I arrived in New York on Thursday evening. My lecture was Friday afternoon. I was able to reconnect with old faculty. It was a bit strange being on the “other side.” I was once a resident, but I came back as a person who could speak about my real-world experience in the orthodontic field.
My lecture focused on the practical aspects of running a practice. In residency, you concentrate on the actual practices of orthodontics. There isn’t much discussion on running an office, training staff, or dealing with insurance. I learned a lot the hard way. Hopefully I was able to help the residents avoid some of the struggles I faced. I think I may have put them into information overload, though. I had so much to tell them, and so many slides. I think next time I’ll simplify the information and concentrate on fewer topics. I was invited back to lecture regularly, and I’ll be there again in May.
The rest of the weekend in New York City was a lot of fun. I was able to see my sister, her husband, and my cousin, as well as some old friends. I stayed in a really cool hotel. It was a Holiday Inn with an exclusive nightclub. They played really loud music in the lobby, which was pretty cool. The hotel was in the lower east side of Manhattan, and I had to do a lot of walking to get to where my friends were. Strangely enough, I actually missed walking. It was nice to get out and around the city. I got to visit my old favorite bagel place and coffee place. Being there made me miss the city.

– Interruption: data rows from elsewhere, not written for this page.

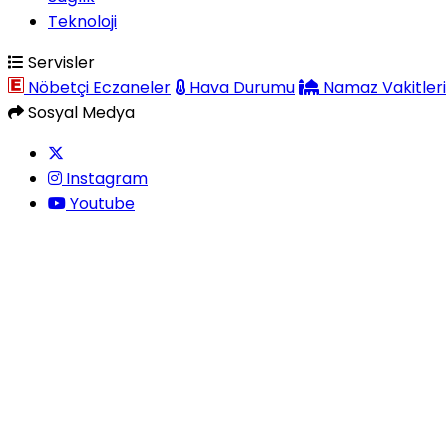
Teknoloji
Servisler
Nöbetçi Eczaneler
Hava Durumu
Namaz Vakitleri
Sosyal Medya
Instagram
Youtube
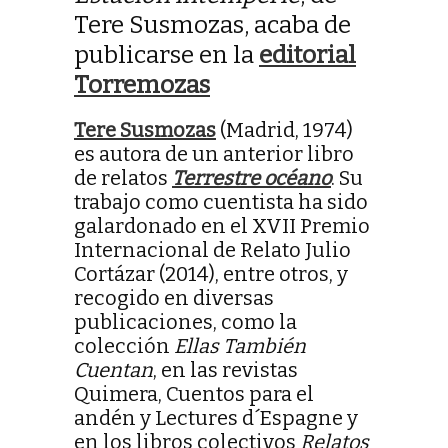
Tere Susmozas, acaba de
publicarse en la
editorial
Torremozas
Tere Susmozas
(Madrid, 1974)
es autora de un anterior libro
de relatos
Terrestre océano
. Su
trabajo como cuentista ha sido
galardonado en el XVII Premio
Internacional de Relato Julio
Cortázar (2014), entre otros, y
recogido en diversas
publicaciones, como la
colección
Ellas También
Cuentan
, en las revistas
Quimera, Cuentos para el
andén y Lectures d´Espagne y
en los libros colectivos
Relatos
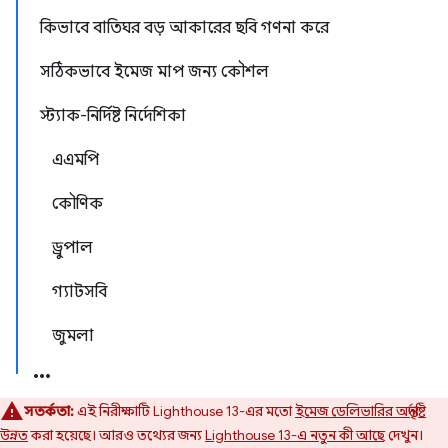
কিভাবে বাতিঘর বড় আকারের ছবি গণনা করে
সঠিকভাবে ইমেজ মাপ জন্য কৌশল
স্ট্যাক-নির্দিষ্ট নির্দেশিকা
এএমপি
কৌণিক
ড্রুপাল
গ্যাটসবি
জুমলা
সতর্কতা:
এই নিরীক্ষাটি Lighthouse 13-এর মতো
ইমেজ ডেলিভারির অন্তর্দৃষ্টি
উন্নত
করা হয়েছে। আরও তথ্যের জন্য
Lighthouse 13-এ নতুন কী আছে
দেখুন।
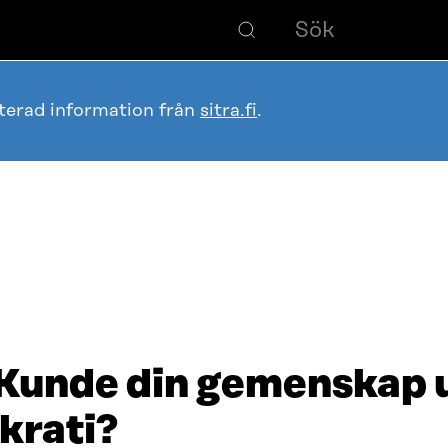
terad information från
sitra.fi
.
: Kunde din gemenskap 
krati?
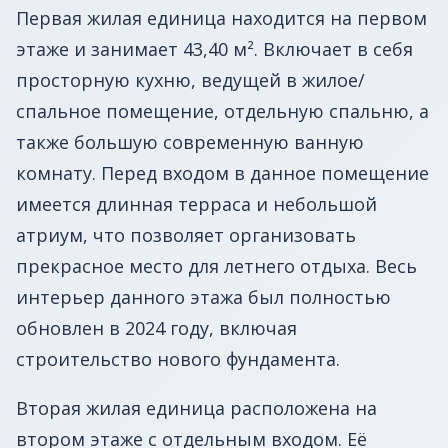
Первая жилая единица находится на первом
этаже и занимает 43,40 м². Включает в себя
просторную кухню, ведущей в жилое/
спальное помещение, отдельную спальню, а
также большую современную ванную
комнату. Перед входом в данное помещение
имеется длинная терраса и небольшой
атриум, что позволяет организовать
прекрасное место для летнего отдыха. Весь
интерьер данного этажа был полностью
обновлен в 2024 году, включая
строительство нового фундамента.
Вторая жилая единица расположена на
втором этаже с отдельным входом. Её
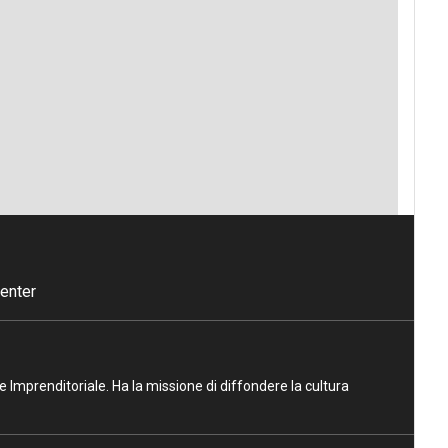
enter
ne Imprenditoriale. Ha la missione di diffondere la cultura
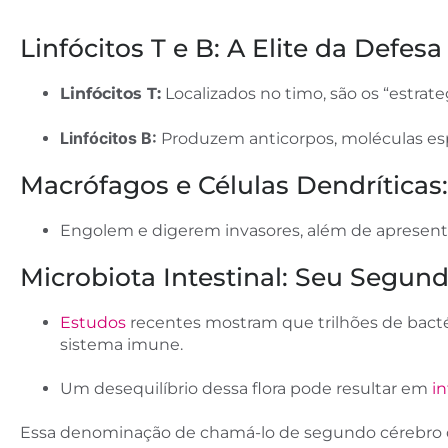
Linfócitos T e B: A Elite da Defesa
Linfócitos T:
Localizados no timo, são os “estrate
Linfócitos B:
Produzem anticorpos, moléculas es
Macrófagos e Células Dendríticas
Engolem e digerem invasores, além de apresentar
Microbiota Intestinal: Seu Segund
Estudos
recentes mostram que trilhões de bact
sistema imune.
Um desequilíbrio dessa flora pode resultar em
i
Essa denominação de chamá-lo de segundo cérebro d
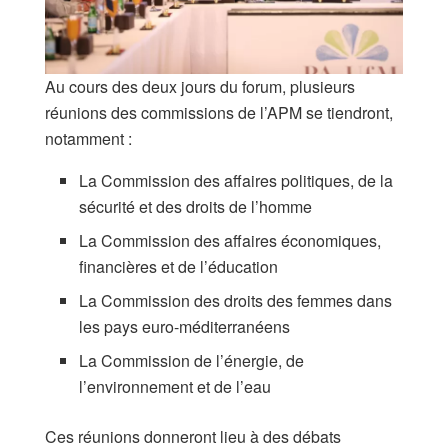
Au cours des deux jours du forum, plusieurs
réunions des commissions de l’APM se tiendront,
notamment :
La Commission des affaires politiques, de la
sécurité et des droits de l’homme
La Commission des affaires économiques,
financières et de l’éducation
La Commission des droits des femmes dans
les pays euro-méditerranéens
La Commission de l’énergie, de
l’environnement et de l’eau
Ces réunions donneront lieu à des débats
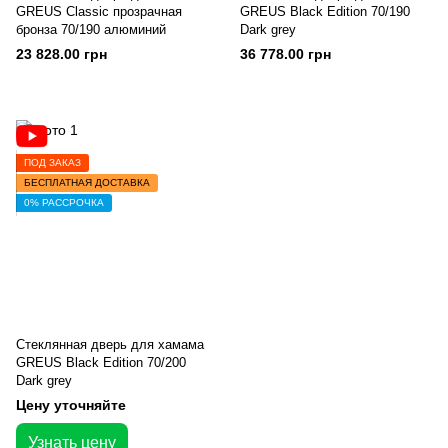
GREUS Classic прозрачная
GREUS Black Edition 70/190
бронза 70/190 алюминий
Dark grey
23 828.00 грн
36 778.00 грн
ПОД ЗАКАЗ
БЕСПЛАТНАЯ ДОСТАВКА
0% РАССРОЧКА
Стеклянная дверь для хамама
GREUS Black Edition 70/200
Dark grey
Цену уточняйте
Узнать цену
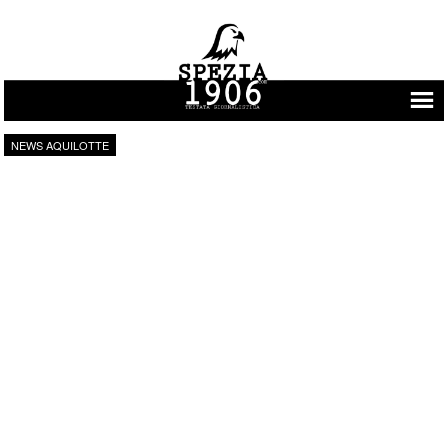
Vai al contenuto
NEWS AQUILOTTE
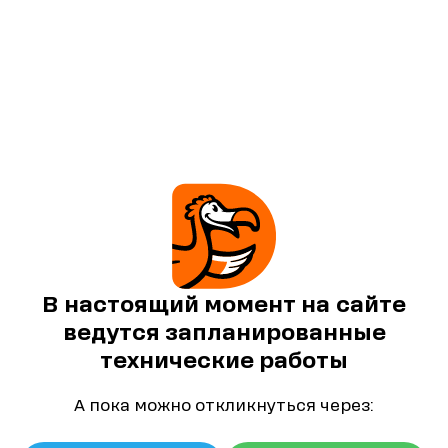
В настоящий момент на сайте
ведутся запланированные
технические работы
А пока можно откликнуться через:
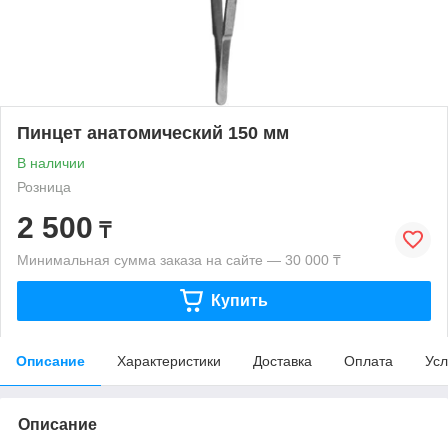
Пинцет анатомический 150 мм
В наличии
Розница
2 500
₸
Минимальная сумма заказа на сайте — 30 000 ₸
Купить
Описание
Характеристики
Доставка
Оплата
Усл
Описание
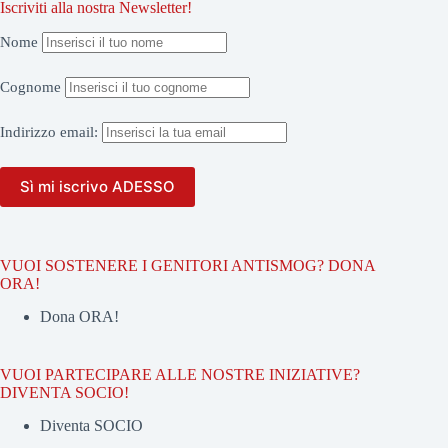
Iscriviti alla nostra Newsletter!
Nome
Cognome
Indirizzo
email:
VUOI SOSTENERE I GENITORI ANTISMOG? DONA
ORA!
Dona ORA!
VUOI PARTECIPARE ALLE NOSTRE INIZIATIVE?
DIVENTA SOCIO!
Diventa SOCIO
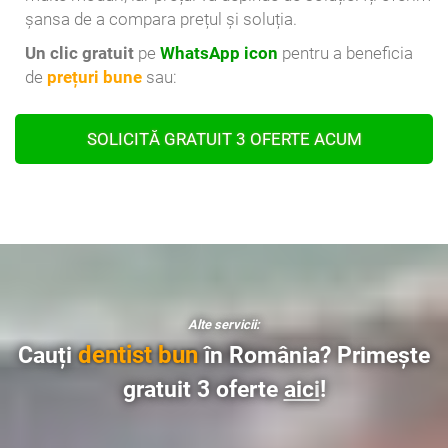
șansa de a compara prețul și soluția.
Un clic gratuit
pe
WhatsApp icon
pentru a beneficia
de
prețuri bune
sau:
SOLICITĂ GRATUIT 3 OFERTE ACUM
Alte servicii:
dentist bun
Cauți
în România? Primește
gratuit 3 oferte
aici
!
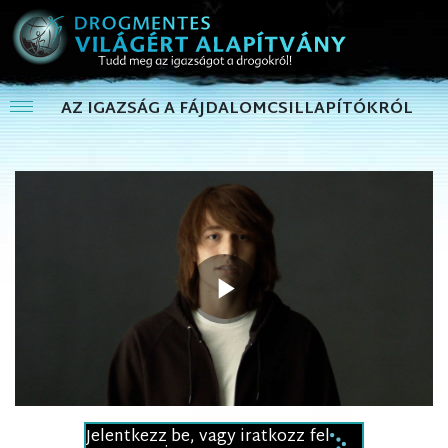
AZ IGAZSÁG A FÁJDALOMCSILLAPÍTÓKRÓL
Play
Video
Jelentkezz be, vagy iratkozz fel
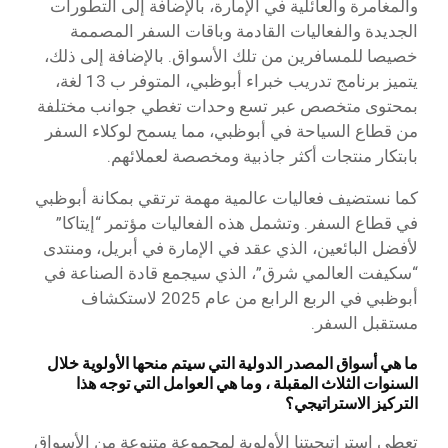
والمغامرة والعائلية في الإمارة، بالإضافة إلى التطورات
الجديدة والفعاليات القادمة وباقات السفر المصممة
خصيصا للمسافرين من تلك الأسواق. بالإضافة إلى ذلك،
يتميز برنامج تدريب خبراء أبوظبي، المتوفر ب 13 لغة،
بمحتوى متخصص عبر تسع وحدات تغطي جوانب مختلفة
من قطاع السياحة في أبوظبي، مما يسمح لوكلاء السفر
بابتكار منتجات أكثر جاذبية ومخصصة لعملائهم.
كما نستضيف فعاليات عالمية مهمة ترتقي بمكانة أبوظبي
في قطاع السفر. وتشمل هذه الفعاليات مؤتمر “إيتاكا”
لأفضل البائعين، الذي عقد في الإمارة في أبريل، ومنتدى
“سكيفت العالمي شرق”، الذي سيجمع قادة الصناعة في
أبوظبي في الربع الرابع من عام 2025 لاستكشاف
مستقبل السفر.
ما هي أسواق المصدر الدولية التي سيتم منحها الأولوية خلال
السنوات الثلاث المقبلة ، وما هي العوامل التي توجه هذا
التركيز الاستراتيجي؟
تعطي استراتيجيتنا الأولوية لمجموعة متنوعة من الأسواق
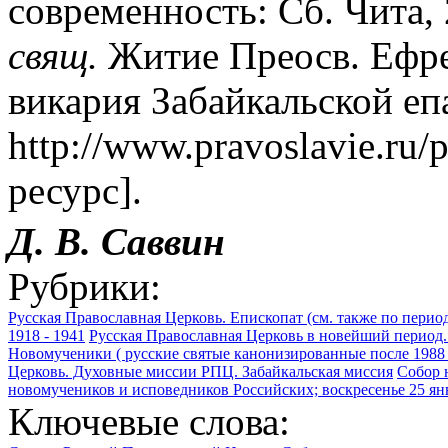
современность: Сб. Чита, 
свящ.
Житие Преосв. Ефре
викария Забайкальской епа
http://www.pravoslavie.ru/
ресурс].
Д. В. Саввин
Рубрики:
Русская Православная Церковь. Епископат (см. также по перио
1918 - 1941
Русская Православная Церковь в новейший период.
Новомученики ( русские святые канонизированные после 1988 
Церковь. Духовные миссии РПЦ. Забайкальская миссия
Собор 
новомучеников и исповедников Российских; воскресенье 25 ян
Ключевые слова:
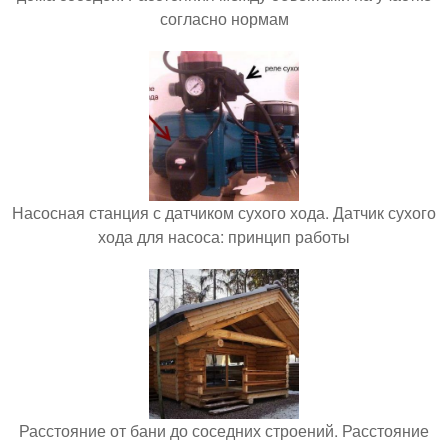
согласно нормам
Насосная станция с датчиком сухого хода. Датчик сухого
хода для насоса: принцип работы
Расстояние от бани до соседних строений. Расстояние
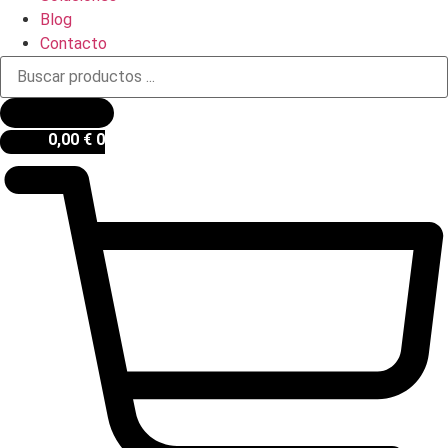
Blog
Contacto
Búsqueda
de
productos
0,00
€
0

I really enjoyed giving my lecture, and I think it went well. Giving lectures is a great motivator to keep me sharp and up-to-date. It also helped me realize that I would like to teach someday. I find it very fulfilling, and the residents seemed to appreciate my lecture. They probably don’t realize it now, but eventually the information I gave them will be incredibly useful. Running a practices is not easy, and maybe someday, as a professor, I can help prepare residents for the reality of working in the orthodontic field.